[Books and Habits from the Lectures of Lafcadio Hearn by Lafcadio Hearn]@TWC D-Link bookBooks and Habits from the Lectures of Lafcadio Hearn INTRODUCTION 11/12
These chapters deal obviously with literary influences which have become part and parcel of English poetry, yet which remain exotic to it, if we keep in mind the Northern stock which still gives character, ethical and otherwise, to the English tradition.
The "Kalevala," which otherwise should seem nearest to the basic qualities of our poetry, is almost unique, as Hearn points out, in the extent of its preoccupation with enchantments and charms, with the magic of words.
"Amis and Amile," which otherwise ought to seem more foreign to us, is strangely close in its glorification of friendship; for chivalry left with us at least this one great ethical feeling, that to keep faith in friendship is a holy thing.

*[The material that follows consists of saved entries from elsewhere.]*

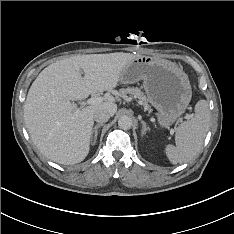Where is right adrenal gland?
<instances>
[{"instance_id":"1","label":"right adrenal gland","mask_w":234,"mask_h":234,"mask_svg":"<svg viewBox=\"0 0 234 234\" xmlns=\"http://www.w3.org/2000/svg\"><path fill=\"white\" fill-rule=\"evenodd\" d=\"M101 126H103V124L102 123H100V124H97L94 128H93V130H92V132H91V139H92V141H93V145L96 143V141H97V136H98V129L101 127ZM94 135V136H93Z\"/></svg>"}]
</instances>
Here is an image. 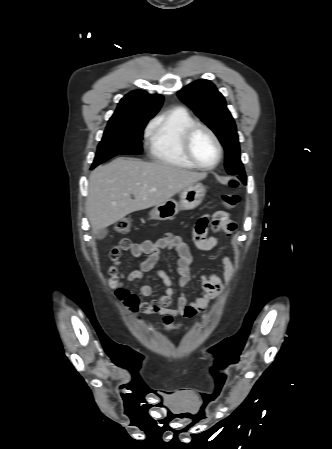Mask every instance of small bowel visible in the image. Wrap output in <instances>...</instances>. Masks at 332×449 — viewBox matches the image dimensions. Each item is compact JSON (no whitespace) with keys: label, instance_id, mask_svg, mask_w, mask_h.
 <instances>
[{"label":"small bowel","instance_id":"small-bowel-1","mask_svg":"<svg viewBox=\"0 0 332 449\" xmlns=\"http://www.w3.org/2000/svg\"><path fill=\"white\" fill-rule=\"evenodd\" d=\"M236 223L230 219L228 213L217 211L211 215L199 217L193 227V244L201 251H211L217 246V239L210 235L223 232L227 237H231L236 230ZM131 254L135 258L143 257L139 268H132L128 273H122L118 265H112L109 270L107 283L112 287H123L127 282H139L137 295L144 299L153 294V289L148 283L142 282L144 273L153 270L160 258L162 250L173 251L177 256L176 269L180 276L179 284L184 288L191 278L190 265L192 255L188 245L183 239L173 233H167L155 241L145 240L141 243H133L128 240ZM223 267V279L216 273H211L203 278L200 293L192 300H189L182 291L177 299L176 306L172 307L174 295L173 282L164 270H156V275L162 280L166 289L164 294L157 296L150 302L142 301L140 310L146 314H160L168 316L193 317L204 312L210 302L218 297L231 281L235 273V263L232 259L221 254L219 256Z\"/></svg>","mask_w":332,"mask_h":449}]
</instances>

No wonder Amicus and Amelius were popular saints.
The story implies also, as it falls here in the book, some illustration of those unconscious or unconsidered ethical reactions which, as we saw in the chapter on the "Havamal," have a lasting influence on our ideals and on our conduct. Romanticist though he was, Hearn constantly sought the romance in the highway of life, the aspects of experience which seem to perpetuate themselves from age to age, compelling literature to reassert them under whatever changes of form.